Currently, the Bible is under fire from critics who claim that it is socially, culturally, and sexually out of date. According to these critics the Bible is an ancient book that does not have the capability to speak to the issues of the modern culture. For this reason, the critics argue, it cannot be trusted. In the book Cooper uses the illustration from Winnie-the-Pooh. In the story Pooh sees a jar with the word “Hunny” written on the side. Pooh is doubtful that the jar trully has honey inside, until he tastes what is inside the jar. For Pooh, the jar claimed to be honey, it seemed to be honey, and upon examination it proved to be honey. The same is true for the Word of God. Throughout the book Cooper asks three questions: “Does the Bible claim to be God’s Word?,” “Does the Bible seem to be God’s Word?,” and “Does the Bible prove to be God’s Word?”
In the end, the Bible is not only a book we read, but it reads us. For this reason, it is not simply a book of facts, but a book of faith. The Bible is a book that demands to be obeyed by faith because it is does not simply contain the Word of God, it is the very Word of God. It is not a book that can be dismissed and ignored.
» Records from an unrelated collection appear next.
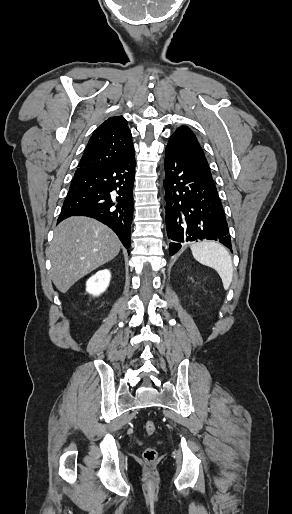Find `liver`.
Listing matches in <instances>:
<instances>
[{
	"label": "liver",
	"instance_id": "obj_1",
	"mask_svg": "<svg viewBox=\"0 0 292 514\" xmlns=\"http://www.w3.org/2000/svg\"><path fill=\"white\" fill-rule=\"evenodd\" d=\"M120 246L116 234L93 218L64 220L55 228L48 250L53 284L65 294L80 278L113 260Z\"/></svg>",
	"mask_w": 292,
	"mask_h": 514
}]
</instances>
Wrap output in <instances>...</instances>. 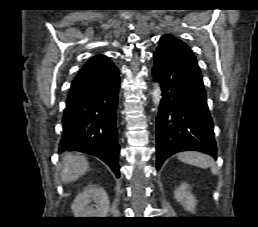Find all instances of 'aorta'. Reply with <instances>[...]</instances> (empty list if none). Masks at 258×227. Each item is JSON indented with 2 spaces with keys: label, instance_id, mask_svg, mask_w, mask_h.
<instances>
[{
  "label": "aorta",
  "instance_id": "aorta-1",
  "mask_svg": "<svg viewBox=\"0 0 258 227\" xmlns=\"http://www.w3.org/2000/svg\"><path fill=\"white\" fill-rule=\"evenodd\" d=\"M153 98H154V103L156 105L159 104V101H160V89L159 87H155L154 88V91H153Z\"/></svg>",
  "mask_w": 258,
  "mask_h": 227
}]
</instances>
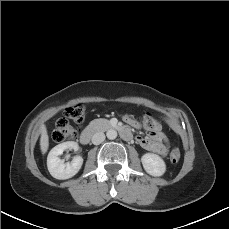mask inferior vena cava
Here are the masks:
<instances>
[{
  "instance_id": "obj_1",
  "label": "inferior vena cava",
  "mask_w": 229,
  "mask_h": 229,
  "mask_svg": "<svg viewBox=\"0 0 229 229\" xmlns=\"http://www.w3.org/2000/svg\"><path fill=\"white\" fill-rule=\"evenodd\" d=\"M105 140V134L102 132H97L92 136V143L94 145H99Z\"/></svg>"
}]
</instances>
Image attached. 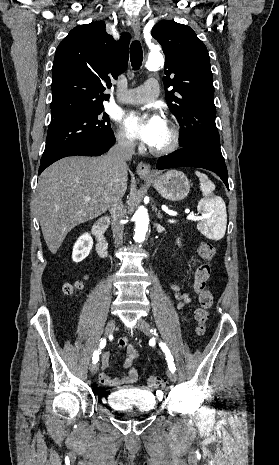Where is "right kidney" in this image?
<instances>
[{
  "label": "right kidney",
  "mask_w": 279,
  "mask_h": 465,
  "mask_svg": "<svg viewBox=\"0 0 279 465\" xmlns=\"http://www.w3.org/2000/svg\"><path fill=\"white\" fill-rule=\"evenodd\" d=\"M93 247V239L89 233L81 235L73 246L72 259L78 263L84 260Z\"/></svg>",
  "instance_id": "right-kidney-1"
}]
</instances>
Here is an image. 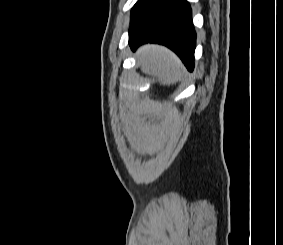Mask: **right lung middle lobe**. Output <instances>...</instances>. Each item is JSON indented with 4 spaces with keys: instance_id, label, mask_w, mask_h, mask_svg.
I'll return each mask as SVG.
<instances>
[{
    "instance_id": "dd1d6c3e",
    "label": "right lung middle lobe",
    "mask_w": 283,
    "mask_h": 245,
    "mask_svg": "<svg viewBox=\"0 0 283 245\" xmlns=\"http://www.w3.org/2000/svg\"><path fill=\"white\" fill-rule=\"evenodd\" d=\"M154 0H138L131 11V19L151 4Z\"/></svg>"
}]
</instances>
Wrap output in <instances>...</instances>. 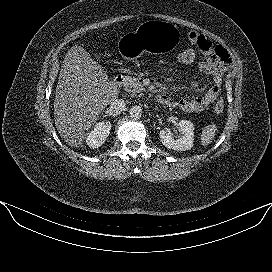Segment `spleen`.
I'll return each instance as SVG.
<instances>
[{
    "instance_id": "spleen-1",
    "label": "spleen",
    "mask_w": 272,
    "mask_h": 272,
    "mask_svg": "<svg viewBox=\"0 0 272 272\" xmlns=\"http://www.w3.org/2000/svg\"><path fill=\"white\" fill-rule=\"evenodd\" d=\"M217 127L216 125H208L202 130L201 134V145L206 147L209 144L212 143L215 133H216Z\"/></svg>"
}]
</instances>
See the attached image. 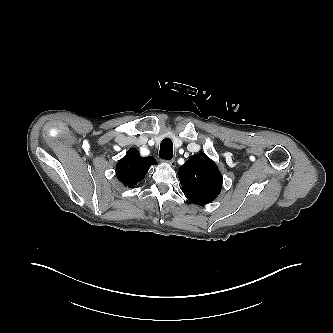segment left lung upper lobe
Returning a JSON list of instances; mask_svg holds the SVG:
<instances>
[{
    "mask_svg": "<svg viewBox=\"0 0 333 333\" xmlns=\"http://www.w3.org/2000/svg\"><path fill=\"white\" fill-rule=\"evenodd\" d=\"M181 190L191 202L205 205L212 202L222 188V176L215 163L203 152L191 156L180 166Z\"/></svg>",
    "mask_w": 333,
    "mask_h": 333,
    "instance_id": "5c2ea615",
    "label": "left lung upper lobe"
}]
</instances>
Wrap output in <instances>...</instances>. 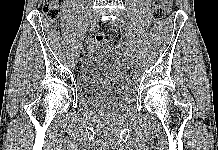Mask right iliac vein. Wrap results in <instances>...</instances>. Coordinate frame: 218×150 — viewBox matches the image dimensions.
<instances>
[{"label": "right iliac vein", "mask_w": 218, "mask_h": 150, "mask_svg": "<svg viewBox=\"0 0 218 150\" xmlns=\"http://www.w3.org/2000/svg\"><path fill=\"white\" fill-rule=\"evenodd\" d=\"M97 22H98V19L96 16L90 17V28L95 29ZM82 43H83V47H88V42L84 40Z\"/></svg>", "instance_id": "63e3f726"}]
</instances>
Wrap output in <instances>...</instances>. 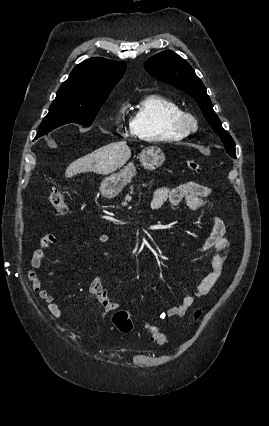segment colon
<instances>
[{
  "instance_id": "obj_1",
  "label": "colon",
  "mask_w": 269,
  "mask_h": 426,
  "mask_svg": "<svg viewBox=\"0 0 269 426\" xmlns=\"http://www.w3.org/2000/svg\"><path fill=\"white\" fill-rule=\"evenodd\" d=\"M187 167L192 171H199L200 164L195 159H188L186 161ZM49 202L54 209L55 213L58 215H66L69 211L67 205V199L64 193L59 188H53L49 195ZM29 277L34 278V274L30 273ZM201 314L200 311H197L195 316L199 317ZM113 324L116 329L120 332H131L133 329L132 318L126 310H118L113 314ZM150 341L155 345H163L166 343V336L157 329L150 330Z\"/></svg>"
}]
</instances>
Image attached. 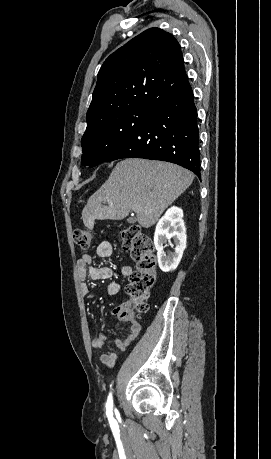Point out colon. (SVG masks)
Instances as JSON below:
<instances>
[{
	"label": "colon",
	"instance_id": "colon-1",
	"mask_svg": "<svg viewBox=\"0 0 271 459\" xmlns=\"http://www.w3.org/2000/svg\"><path fill=\"white\" fill-rule=\"evenodd\" d=\"M94 240V233L88 228H77L73 232L74 243L82 250L88 249ZM122 247L130 252L136 262V270L132 272L126 293L130 305L124 306L123 316L132 317L135 313L147 312L150 292L156 282L157 256L151 238L143 233L139 226L132 225L119 233Z\"/></svg>",
	"mask_w": 271,
	"mask_h": 459
}]
</instances>
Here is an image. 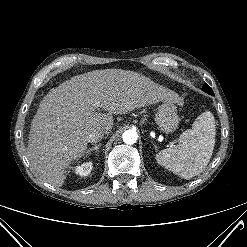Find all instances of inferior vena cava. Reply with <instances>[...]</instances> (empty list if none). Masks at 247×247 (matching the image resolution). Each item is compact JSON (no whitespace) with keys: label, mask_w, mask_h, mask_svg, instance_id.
Returning a JSON list of instances; mask_svg holds the SVG:
<instances>
[{"label":"inferior vena cava","mask_w":247,"mask_h":247,"mask_svg":"<svg viewBox=\"0 0 247 247\" xmlns=\"http://www.w3.org/2000/svg\"><path fill=\"white\" fill-rule=\"evenodd\" d=\"M105 132L101 129L94 130L87 136V141L90 143H97L103 139Z\"/></svg>","instance_id":"inferior-vena-cava-1"}]
</instances>
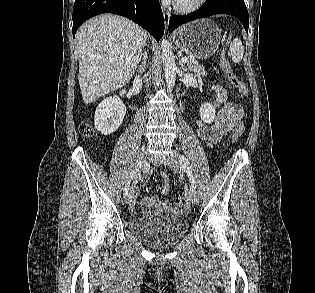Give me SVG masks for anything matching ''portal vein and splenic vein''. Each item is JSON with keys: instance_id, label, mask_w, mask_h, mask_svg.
Masks as SVG:
<instances>
[{"instance_id": "1", "label": "portal vein and splenic vein", "mask_w": 315, "mask_h": 293, "mask_svg": "<svg viewBox=\"0 0 315 293\" xmlns=\"http://www.w3.org/2000/svg\"><path fill=\"white\" fill-rule=\"evenodd\" d=\"M181 62H182V63H187V62H188V58L183 57V58L181 59Z\"/></svg>"}]
</instances>
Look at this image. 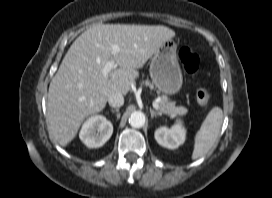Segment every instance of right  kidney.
Instances as JSON below:
<instances>
[{
  "label": "right kidney",
  "mask_w": 272,
  "mask_h": 198,
  "mask_svg": "<svg viewBox=\"0 0 272 198\" xmlns=\"http://www.w3.org/2000/svg\"><path fill=\"white\" fill-rule=\"evenodd\" d=\"M112 133V123L102 115H95L83 124L79 137L87 147L99 148L110 139Z\"/></svg>",
  "instance_id": "1"
}]
</instances>
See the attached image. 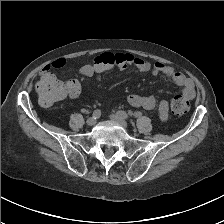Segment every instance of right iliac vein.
Returning <instances> with one entry per match:
<instances>
[{
	"mask_svg": "<svg viewBox=\"0 0 224 224\" xmlns=\"http://www.w3.org/2000/svg\"><path fill=\"white\" fill-rule=\"evenodd\" d=\"M95 124H96V119H94L93 117L87 119V125L93 126Z\"/></svg>",
	"mask_w": 224,
	"mask_h": 224,
	"instance_id": "1",
	"label": "right iliac vein"
}]
</instances>
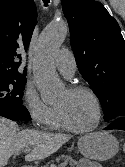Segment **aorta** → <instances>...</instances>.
I'll use <instances>...</instances> for the list:
<instances>
[{"label":"aorta","mask_w":125,"mask_h":167,"mask_svg":"<svg viewBox=\"0 0 125 167\" xmlns=\"http://www.w3.org/2000/svg\"><path fill=\"white\" fill-rule=\"evenodd\" d=\"M66 35L67 27L60 20L47 25L39 37L33 74L41 98L45 103L55 101L63 90V85L56 73L53 56L64 42Z\"/></svg>","instance_id":"aorta-1"}]
</instances>
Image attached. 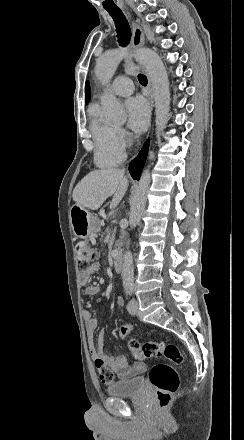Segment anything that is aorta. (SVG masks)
I'll return each instance as SVG.
<instances>
[{"label":"aorta","mask_w":244,"mask_h":440,"mask_svg":"<svg viewBox=\"0 0 244 440\" xmlns=\"http://www.w3.org/2000/svg\"><path fill=\"white\" fill-rule=\"evenodd\" d=\"M126 56L123 50H113L102 55L96 65V76L105 86H109L110 81L120 63ZM135 59L146 69L148 77L153 87L156 127L162 132L167 124L170 109V90L166 68L159 55L147 48L139 49L135 53ZM101 105L105 120L112 123L124 122L126 119L123 104L110 92L101 97ZM151 176L149 170H145L140 178L138 186L134 192L129 224L133 229L141 220L146 200ZM122 279L124 286H132L134 282L133 256L131 251H127L123 257Z\"/></svg>","instance_id":"1"}]
</instances>
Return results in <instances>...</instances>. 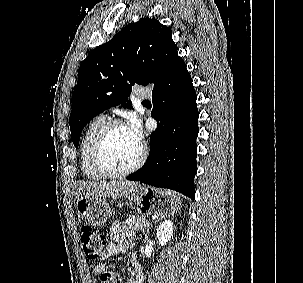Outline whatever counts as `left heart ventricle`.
Instances as JSON below:
<instances>
[{
  "label": "left heart ventricle",
  "instance_id": "obj_1",
  "mask_svg": "<svg viewBox=\"0 0 303 283\" xmlns=\"http://www.w3.org/2000/svg\"><path fill=\"white\" fill-rule=\"evenodd\" d=\"M140 149L127 127H115L105 143V160L115 170L125 169L135 162Z\"/></svg>",
  "mask_w": 303,
  "mask_h": 283
}]
</instances>
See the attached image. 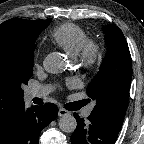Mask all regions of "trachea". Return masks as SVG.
I'll use <instances>...</instances> for the list:
<instances>
[{"label": "trachea", "instance_id": "1", "mask_svg": "<svg viewBox=\"0 0 144 144\" xmlns=\"http://www.w3.org/2000/svg\"><path fill=\"white\" fill-rule=\"evenodd\" d=\"M84 105H86V102H85V101H81V102H80V107H82V106H84Z\"/></svg>", "mask_w": 144, "mask_h": 144}]
</instances>
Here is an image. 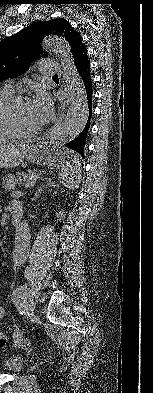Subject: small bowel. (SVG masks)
<instances>
[{
	"label": "small bowel",
	"instance_id": "c3829d8e",
	"mask_svg": "<svg viewBox=\"0 0 153 393\" xmlns=\"http://www.w3.org/2000/svg\"><path fill=\"white\" fill-rule=\"evenodd\" d=\"M3 310L0 308V318L2 317Z\"/></svg>",
	"mask_w": 153,
	"mask_h": 393
}]
</instances>
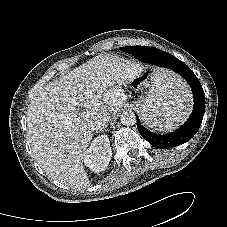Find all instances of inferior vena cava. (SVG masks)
Listing matches in <instances>:
<instances>
[{"label": "inferior vena cava", "instance_id": "obj_1", "mask_svg": "<svg viewBox=\"0 0 227 227\" xmlns=\"http://www.w3.org/2000/svg\"><path fill=\"white\" fill-rule=\"evenodd\" d=\"M110 119V117H108L107 119H104V120H99L97 122V127L98 129H102V127L106 126L107 125V121Z\"/></svg>", "mask_w": 227, "mask_h": 227}]
</instances>
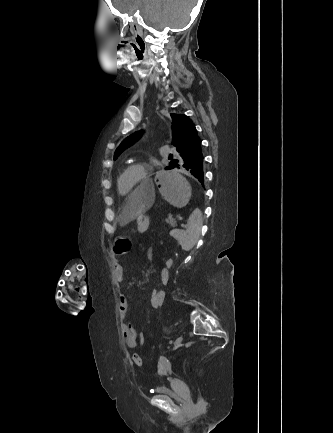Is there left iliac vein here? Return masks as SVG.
<instances>
[{
	"mask_svg": "<svg viewBox=\"0 0 333 433\" xmlns=\"http://www.w3.org/2000/svg\"><path fill=\"white\" fill-rule=\"evenodd\" d=\"M182 340H183L182 336L177 337L176 340H175V342H174V348L179 347L180 344H181V342H182Z\"/></svg>",
	"mask_w": 333,
	"mask_h": 433,
	"instance_id": "obj_1",
	"label": "left iliac vein"
}]
</instances>
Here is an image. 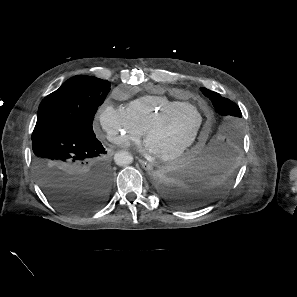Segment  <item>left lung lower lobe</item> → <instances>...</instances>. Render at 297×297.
Returning a JSON list of instances; mask_svg holds the SVG:
<instances>
[{"label": "left lung lower lobe", "instance_id": "left-lung-lower-lobe-1", "mask_svg": "<svg viewBox=\"0 0 297 297\" xmlns=\"http://www.w3.org/2000/svg\"><path fill=\"white\" fill-rule=\"evenodd\" d=\"M237 151L208 141L154 175L157 191L169 204L195 209L218 199L231 185Z\"/></svg>", "mask_w": 297, "mask_h": 297}]
</instances>
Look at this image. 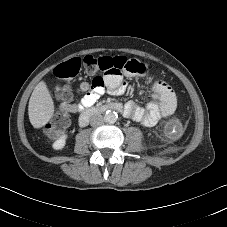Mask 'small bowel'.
<instances>
[{"mask_svg":"<svg viewBox=\"0 0 227 227\" xmlns=\"http://www.w3.org/2000/svg\"><path fill=\"white\" fill-rule=\"evenodd\" d=\"M133 74V73H130ZM105 85L95 87L92 83L83 81L80 90L84 93L76 103H60L56 101L58 109L62 112L75 113L95 104L98 99L107 92L114 96L125 93L127 84L121 75H108L104 79ZM177 106V98L174 90L164 81H157L153 85L150 101L145 107H141L134 101H128L124 107V115L142 123L146 127L155 126L161 118L174 113Z\"/></svg>","mask_w":227,"mask_h":227,"instance_id":"1","label":"small bowel"}]
</instances>
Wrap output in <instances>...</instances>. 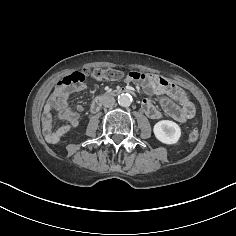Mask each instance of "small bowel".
<instances>
[{
    "label": "small bowel",
    "instance_id": "c3829d8e",
    "mask_svg": "<svg viewBox=\"0 0 236 236\" xmlns=\"http://www.w3.org/2000/svg\"><path fill=\"white\" fill-rule=\"evenodd\" d=\"M68 76L58 83V88L50 95L44 105L41 118L42 130L46 141L51 144L60 142L65 135L78 126L80 112L84 109L82 104H78L75 109L72 108L69 105L68 99L72 94L84 92L87 85L85 83L68 85L65 83ZM125 80L127 82H140L148 94L160 97L163 112L157 109L151 99H145L142 103L144 112L150 118L160 119L166 116L180 123H185L193 117L195 109L189 97L168 78L144 74V78L139 81L133 80L129 75H127ZM53 110L57 111L58 119L64 122L63 125L57 128H53L52 124Z\"/></svg>",
    "mask_w": 236,
    "mask_h": 236
}]
</instances>
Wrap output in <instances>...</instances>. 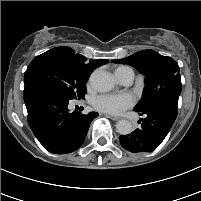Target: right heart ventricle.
Here are the masks:
<instances>
[{
	"instance_id": "e07e8e85",
	"label": "right heart ventricle",
	"mask_w": 201,
	"mask_h": 201,
	"mask_svg": "<svg viewBox=\"0 0 201 201\" xmlns=\"http://www.w3.org/2000/svg\"><path fill=\"white\" fill-rule=\"evenodd\" d=\"M127 71H132L133 70L130 68V67H127V66H119L116 70H115V74L116 75H120V74H123L124 72H127ZM134 73V72H133Z\"/></svg>"
}]
</instances>
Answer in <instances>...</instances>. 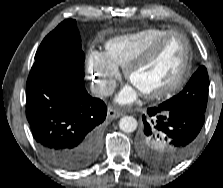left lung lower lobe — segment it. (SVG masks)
Instances as JSON below:
<instances>
[{"mask_svg":"<svg viewBox=\"0 0 223 188\" xmlns=\"http://www.w3.org/2000/svg\"><path fill=\"white\" fill-rule=\"evenodd\" d=\"M142 119L144 127L138 137L139 147L145 144L144 136L158 132L169 148L165 162L170 166L183 160L194 149L205 115L190 110L166 109L159 105L149 108Z\"/></svg>","mask_w":223,"mask_h":188,"instance_id":"0a47b994","label":"left lung lower lobe"}]
</instances>
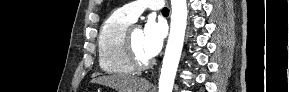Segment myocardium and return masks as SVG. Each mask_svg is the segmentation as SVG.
I'll use <instances>...</instances> for the list:
<instances>
[{"instance_id":"1","label":"myocardium","mask_w":289,"mask_h":92,"mask_svg":"<svg viewBox=\"0 0 289 92\" xmlns=\"http://www.w3.org/2000/svg\"><path fill=\"white\" fill-rule=\"evenodd\" d=\"M134 27H128L123 39V52L126 60L134 70H145L153 64V60H141L135 52L132 42V30Z\"/></svg>"}]
</instances>
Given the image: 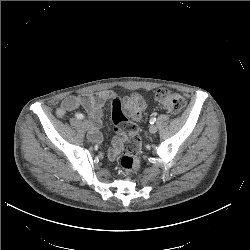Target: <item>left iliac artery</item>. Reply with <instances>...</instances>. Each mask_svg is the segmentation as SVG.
<instances>
[{
  "instance_id": "44dca946",
  "label": "left iliac artery",
  "mask_w": 250,
  "mask_h": 250,
  "mask_svg": "<svg viewBox=\"0 0 250 250\" xmlns=\"http://www.w3.org/2000/svg\"><path fill=\"white\" fill-rule=\"evenodd\" d=\"M156 122V118L155 117H152L151 119H150V124H154Z\"/></svg>"
}]
</instances>
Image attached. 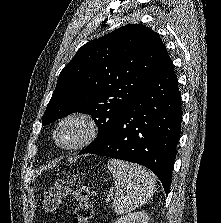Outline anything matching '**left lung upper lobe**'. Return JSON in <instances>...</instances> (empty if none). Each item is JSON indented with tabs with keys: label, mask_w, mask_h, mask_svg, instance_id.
<instances>
[{
	"label": "left lung upper lobe",
	"mask_w": 221,
	"mask_h": 223,
	"mask_svg": "<svg viewBox=\"0 0 221 223\" xmlns=\"http://www.w3.org/2000/svg\"><path fill=\"white\" fill-rule=\"evenodd\" d=\"M167 56L158 34L141 24L86 43L61 71L43 125L73 112L88 113L99 133L87 148L97 144L158 75Z\"/></svg>",
	"instance_id": "1"
}]
</instances>
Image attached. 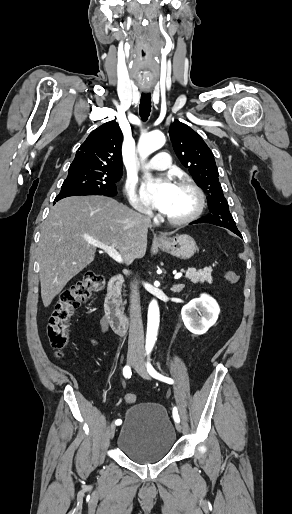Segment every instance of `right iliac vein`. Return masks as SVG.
I'll use <instances>...</instances> for the list:
<instances>
[{
  "label": "right iliac vein",
  "instance_id": "63e3f726",
  "mask_svg": "<svg viewBox=\"0 0 292 514\" xmlns=\"http://www.w3.org/2000/svg\"><path fill=\"white\" fill-rule=\"evenodd\" d=\"M138 360L139 359L136 356L130 355L127 358V364L130 366H135L137 364ZM109 430H110V432H109L110 438H113L114 433H115V424L114 423L111 424Z\"/></svg>",
  "mask_w": 292,
  "mask_h": 514
}]
</instances>
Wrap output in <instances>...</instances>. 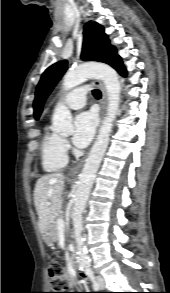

Cooper does an excellent job condesnsing the arguments of this topic in a way that can be understood. Can I Readlly Trust the Bible? is a theogical book that the average Christian will actually read. The “Questions Christians Ask” series is extremely helpful in answering pressing questions facing Chrisitans today in a biblically-focused manner. I highly recommend this book and series to every pastor, professor, Sunday School teacher, and anyone else seeking answers to hard questions of the Christian faith.
(I received this book through the Cross Focused Review program in exchange for an honest review of the book.)